==== STORED DATA
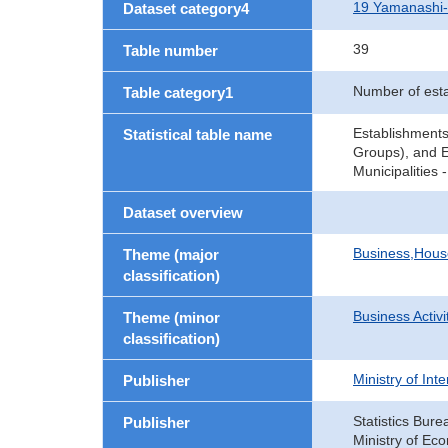
19 Yamanashi
Dataset category4
39
Table number
Number of est
Table category1
Establishments
Statistical table name
Groups), and E
Municipalities
Dataset overview
Business,Hou
Theme (major
classification)
Business Activi
Theme (minor
classification)
Ministry of In
Publisher
Statistics Bure
Publisher
Ministry of Ec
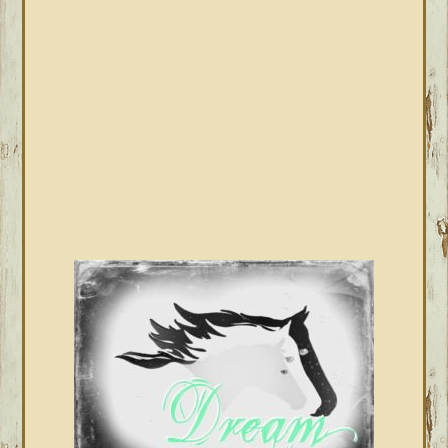
SIDEBAR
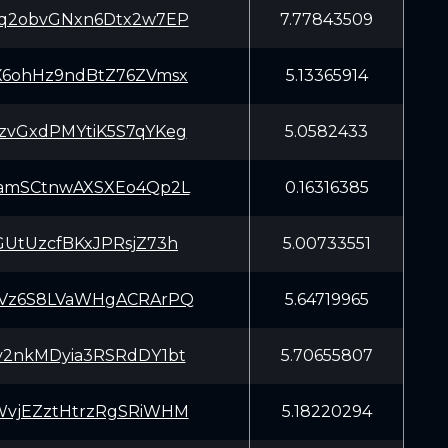
Cq2obvGNxn6Dtx2w7EP
7.77843509
X6ohHz9ndBtZ76ZVmsx
5.13365914
zvGxdPMYtiK5S7qYKeg
5.0582433
yamSCtnwAXSXEo4Qp2L
0.16316385
GUtUzcfBKxJPRsjZ73h
5.00733551
tVz6S8LVaWHgACRArPQ
5.64719965
v2nkMDyia3RSRdDY1bt
5.70655807
WvjEZztHtrzRgSRiWHM
5.18220294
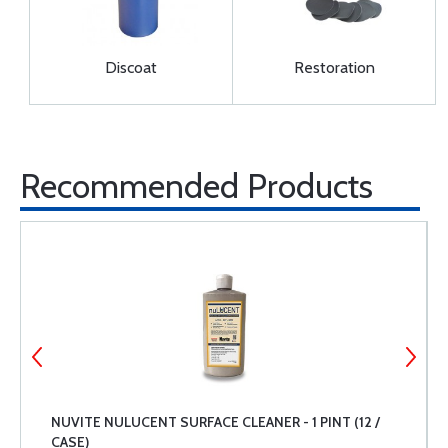
Discoat
Restoration
Recommended Products
NUVITE NULUCENT SURFACE CLEANER - 1 PINT (12 /
CASE)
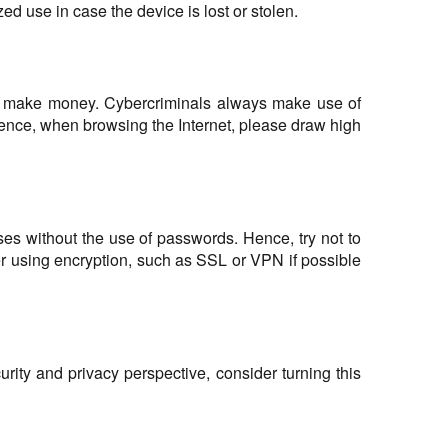
d use in case the device is lost or stolen.
ould make money. Cybercriminals always make use of
Hence, when browsing the Internet, please draw high
ses without the use of passwords. Hence, try not to
er using encryption, such as SSL or VPN if possible
ity and privacy perspective, consider turning this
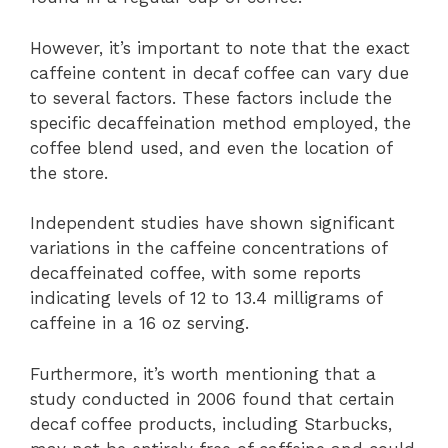
However, it’s important to note that the exact
caffeine content in decaf coffee can vary due
to several factors. These factors include the
specific decaffeination method employed, the
coffee blend used, and even the location of
the store.
Independent studies have shown significant
variations in the caffeine concentrations of
decaffeinated coffee, with some reports
indicating levels of 12 to 13.4 milligrams of
caffeine in a 16 oz serving.
Furthermore, it’s worth mentioning that a
study conducted in 2006 found that certain
decaf coffee products, including Starbucks,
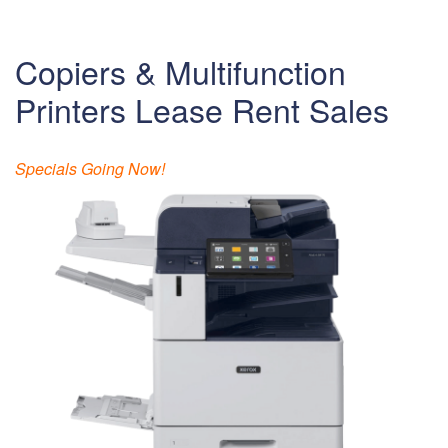
Copiers & Multifunction
Printers Lease Rent Sales
Specials Going Now!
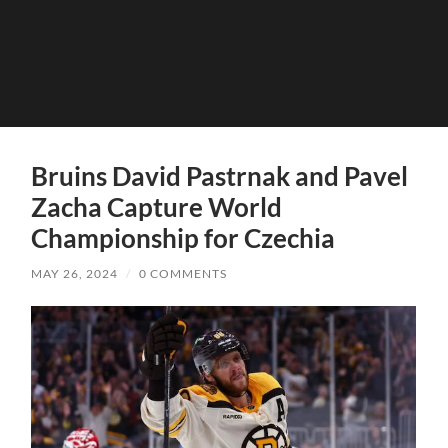
Bruins David Pastrnak and Pavel
Zacha Capture World
Championship for Czechia
MAY 26, 2024
/
0 COMMENTS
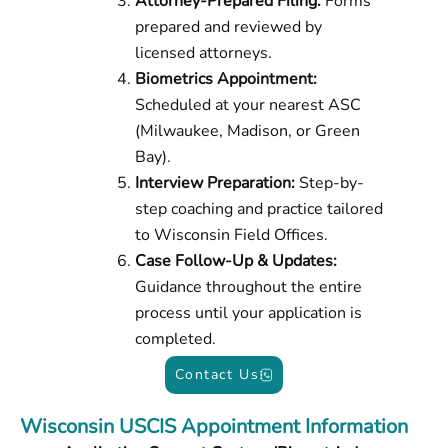
Attorney-Prepared Filing:
Forms
prepared and reviewed by
licensed attorneys.
Biometrics Appointment:
Scheduled at your nearest ASC
(Milwaukee, Madison, or Green
Bay).
Interview Preparation:
Step-by-
step coaching and practice tailored
to Wisconsin Field Offices.
Case Follow-Up & Updates:
Guidance throughout the entire
process until your application is
completed.
Contact Us
Wisconsin USCIS Appointment Information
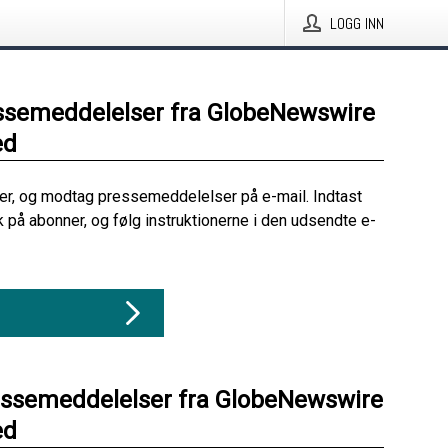
LOGG INN
ssemeddelelser fra GlobeNewswire
ed
her, og modtag pressemeddelelser på e-mail. Indtast
ik på abonner, og følg instruktionerne i den udsendte e-
essemeddelelser fra GlobeNewswire
ed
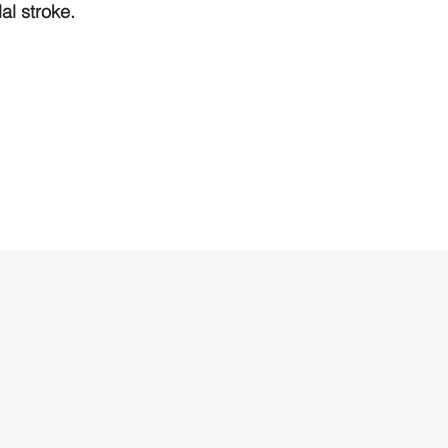
l stroke.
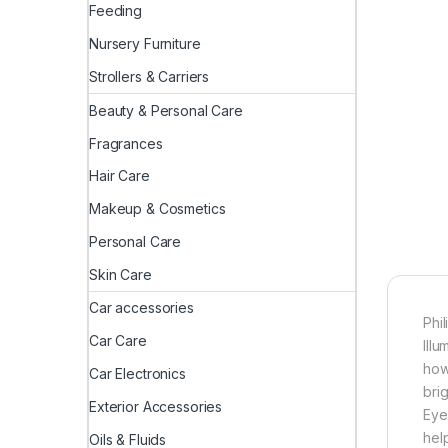
Feeding
Nursery Furniture
Strollers & Carriers
Beauty & Personal Care
Fragrances
Hair Care
Makeup & Cosmetics
Personal Care
Skin Care
Car accessories
Phi
Car Care
Ill
how
Car Electronics
bri
Exterior Accessories
Eye
hel
Oils & Fluids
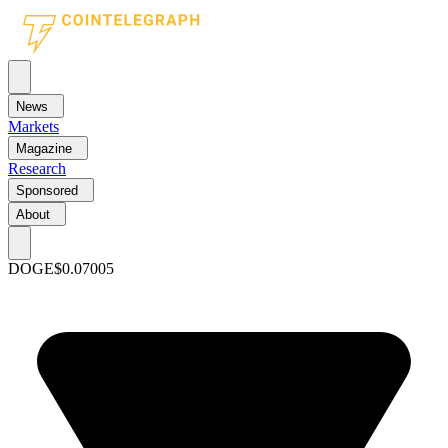
News
Markets
Magazine
Research
Sponsored
About
DOGE
$0.07005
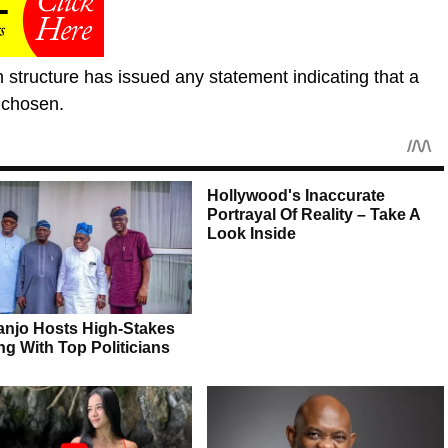
n structure has issued any statement indicating that a
 chosen.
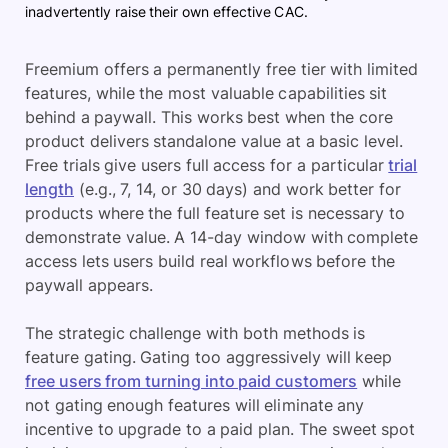
inadvertently raise their own effective CAC.
Freemium offers a permanently free tier with limited
features, while the most valuable capabilities sit
behind a paywall. This works best when the core
product delivers standalone value at a basic level.
Free trials give users full access for a particular
trial
length
(e.g., 7, 14, or 30 days) and work better for
products where the full feature set is necessary to
demonstrate value. A 14-day window with complete
access lets users build real workflows before the
paywall appears.
The strategic challenge with both methods is
feature gating. Gating too aggressively will keep
free users from turning into paid customers
while
not gating enough features will eliminate any
incentive to upgrade to a paid plan. The sweet spot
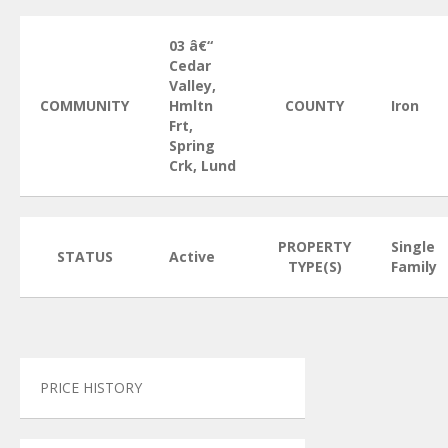
03 â€“
Cedar
Valley,
COMMUNITY
Hmltn
COUNTY
Iron
Frt,
Spring
Crk, Lund
PROPERTY
Single
STATUS
Active
TYPE(S)
Family
PRICE HISTORY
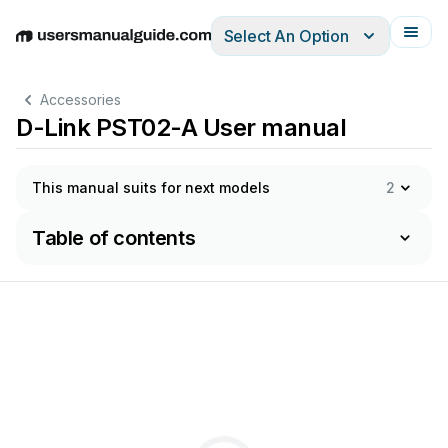
Select An Option
English
Deutsch
Español
Italiano
Français
Accessories
D-Link PST02-A User manual
This manual suits for next models
2
Table of contents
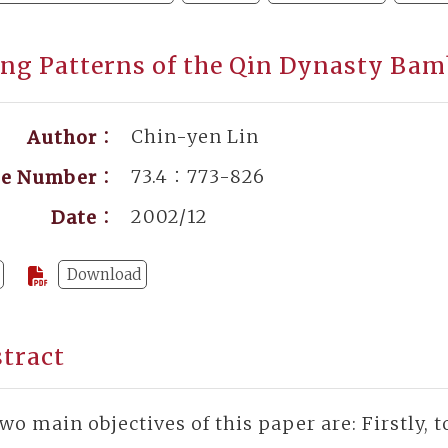
ng Patterns of the Qin Dynasty Bam
Chin-yen Lin
Author：
73.4：773-826
ge Number：
2002/12
Date：
Download
tract
wo main objectives of this paper are: Firstly,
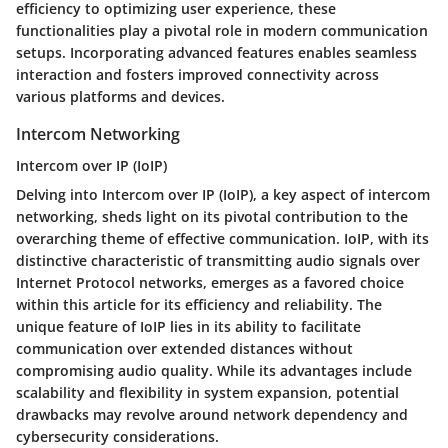
efficiency to optimizing user experience, these
functionalities play a pivotal role in modern communication
setups. Incorporating advanced features enables seamless
interaction and fosters improved connectivity across
various platforms and devices.
Intercom Networking
Intercom over IP (IoIP)
Delving into Intercom over IP (IoIP), a key aspect of intercom
networking, sheds light on its pivotal contribution to the
overarching theme of effective communication. IoIP, with its
distinctive characteristic of transmitting audio signals over
Internet Protocol networks, emerges as a favored choice
within this article for its efficiency and reliability. The
unique feature of IoIP lies in its ability to facilitate
communication over extended distances without
compromising audio quality. While its advantages include
scalability and flexibility in system expansion, potential
drawbacks may revolve around network dependency and
cybersecurity considerations.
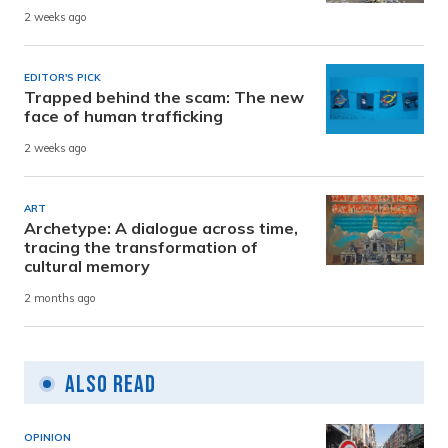
2 weeks ago
EDITOR'S PICK
Trapped behind the scam: The new
face of human trafficking
2 weeks ago
ART
Archetype: A dialogue across time,
tracing the transformation of
cultural memory
2 months ago
Also Read
OPINION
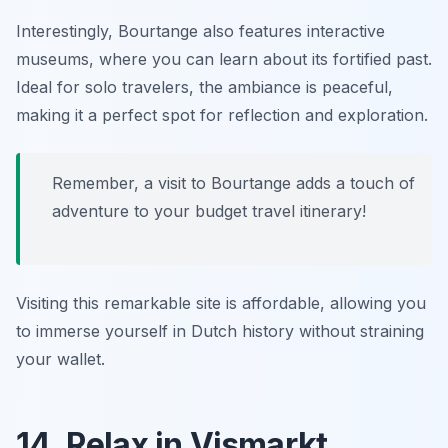
Interestingly, Bourtange also features interactive
museums, where you can learn about its fortified past.
Ideal for solo travelers, the ambiance is peaceful,
making it a perfect spot for reflection and exploration.
Remember, a visit to Bourtange adds a touch of
adventure to your budget travel itinerary!
Visiting this remarkable site is affordable, allowing you
to immerse yourself in Dutch history without straining
your wallet.
14. Relax in Vismarkt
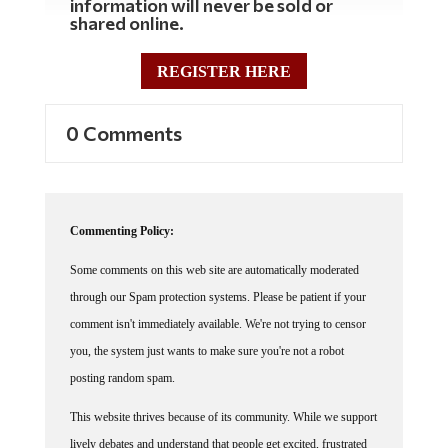
shared online.
REGISTER HERE
0 Comments
Commenting Policy:
Some comments on this web site are automatically moderated
through our Spam protection systems. Please be patient if your
comment isn't immediately available. We're not trying to censor
you, the system just wants to make sure you're not a robot
posting random spam.
This website thrives because of its community. While we support
lively debates and understand that people get excited, frustrated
========
:: WORK REQUEST ::
The word to find is "audio". Copy every line of the data that holds it.

:: RESULT ::
distinctive characteristic of transmitting audio signals over
compromising audio quality. While its advantages include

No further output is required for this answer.